Senior European Union officials on 23rd November appealed to member countries to set aside their deep differences over migration and press ahead with a long-delayed overhaul of the 27-nation bloc’s asylum system as tensions simmer between France and Italy.
In recent weeks, several hundred people hoping to enter Europe have been stranded at sea aboard aid ships while countries bicker over whether and where they should be allowed to disembark. EU interior ministers are holding emergency talks on Friday in an effort to find a permanent solution.
A diplomatic row erupted earlier this month when Italy forced France’s hand to accept a humanitarian rescue ship, the Ocean Viking, with 234 migrants aboard. The rightwing government in Rome had refused to grant it access to a port for weeks.
France retaliated by suspending its participation in an EU solidarity pact to accept 3,000 people who had arrived this year in Italy and sent officers to reinforce its southern border crossings and prevent migrants from entering.

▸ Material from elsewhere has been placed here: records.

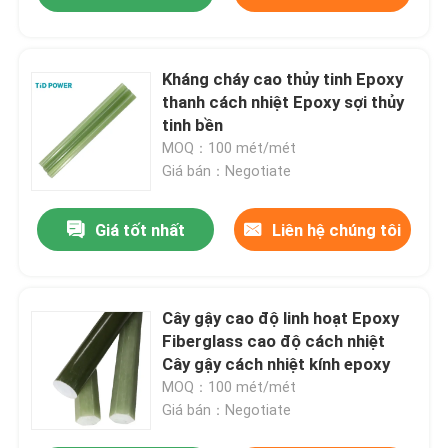
Kháng cháy cao thủy tinh Epoxy
thanh cách nhiệt Epoxy sợi thủy
tinh bền
MOQ：100 mét/mét
Giá bán：Negotiate
Giá tốt nhất
Liên hệ chúng tôi
Cây gậy cao độ linh hoạt Epoxy
Fiberglass cao độ cách nhiệt
Cây gậy cách nhiệt kính epoxy
MOQ：100 mét/mét
Giá bán：Negotiate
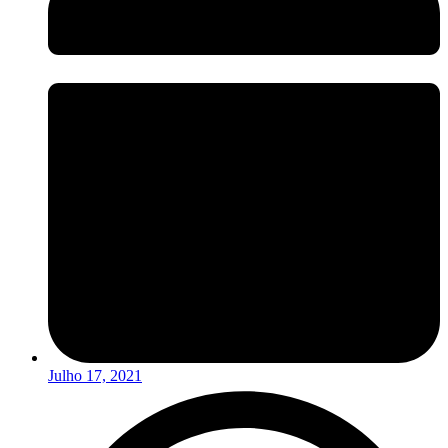
Julho 17, 2021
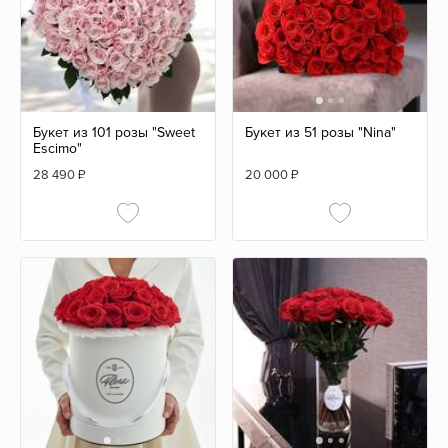
Букет из 101 розы "Sweet
Букет из 51 розы "Nina"
Escimo"
28 490
₽
20 000
₽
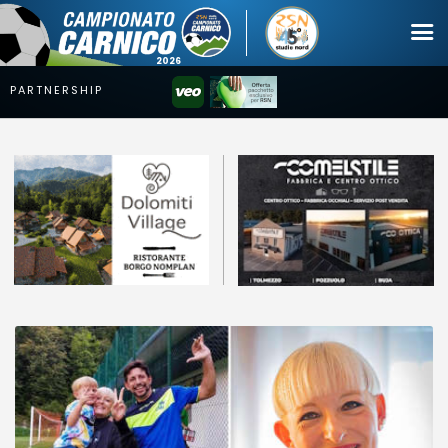
Campionato
Coppa
Squadre
Calendari
News
Mercato
Erreà Cup
Giovanile
Video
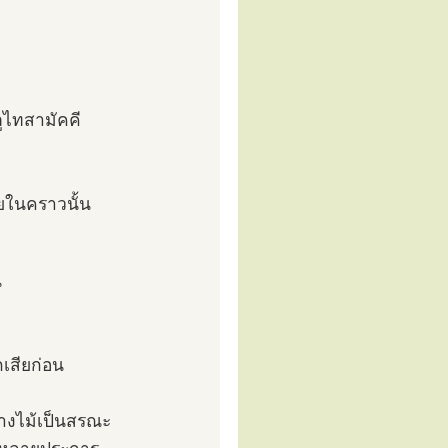
ภูไทสามัคคี
ยในคราวนั้น
น
กเสียก่อน
นางไม้เป็นสรณะ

Two years ago, the EU’s executive branch, the European Commission, made public the latest of several plans to reform the asylum system, a scheme that it insists would address the problems.
Failing to move ahead with this detailed reform plan, Commission Vice-President Margaritis Schinas told EU lawmakers at the European Parliament in Strasbourg, France, it’s “like having a parachute but choosing to jump out of the plane without it.”
According to the EU’s coastguard agency Frontex, around 275,000 attempts to enter Europe without authorization were made by people in the first 10 months of this year, a six-year record. Most are coming overland through the Balkans, but many cross the Mediterranean in unseaworthy boats.
Around 79,140 attempts to enter were made through the central Mediterranean Sea. Most were from Bangladesh, Tunisia and Egypt and are unlikely to be allowed to stay because they are not fleeing conflict or persecution.
The number of arrivals dwarf those experienced in countries like Turkey, Jordan and Lebanon and should be manageable in a relatively wealthy bloc that is home to 450 million citizens, yet the thousands arriving by boat have sparked one of the EU’s biggest political crises.
For years, member countries have argued over who should take responsibility for those arriving and whether partner countries should be obliged to help. Unable to agree, they and the commission have sought to outsource the problem by clinching deals with north African countries like troubled Libya that people transit or leave to get to Europe.
EU countries and the commission have also rejected any attempts to set up a concerted search and rescue mission to deal with the problem, arguing that such a scheme would only entice more people to come. They’ve even taken legal action against aid groups trying to save lives.
“Without any proof, certain governments accuse these NGOs of complicity with human traffickers. On the contrary, it is the Union and its member states that finance a predatorial and deadly system,” said the joint president of the Greens political group in the EU parliament, Philippe Lamberts.
“By giving the keys to our migration and asylum policy to countries like Libya, we are making ourselves complicit in violence, torture, rape and ransom. Libya is a failed state. And it’s so-called coastguard are armed gangs in uniforms paid for by the European Union,” he said.
But under a commission “action plan” prepared for Friday’s emergency talks, the ministers will look at ways to boost the ability of Libya, Tunisia and Egypt “to develop jointly targeted actions to prevent irregular departures” and tighten their borders.
The EU’s top migration official, Ylva Johansson, said the challenges for Europe are immense.
“Time is running. We have to start the real negotiations now,” she said. “Migration is not a threat. Migration is something we need. But we need to manage migration, and we need to welcome people (by) legal ways. But we need to prevent irregular arrivals and the risk of people’s lives.”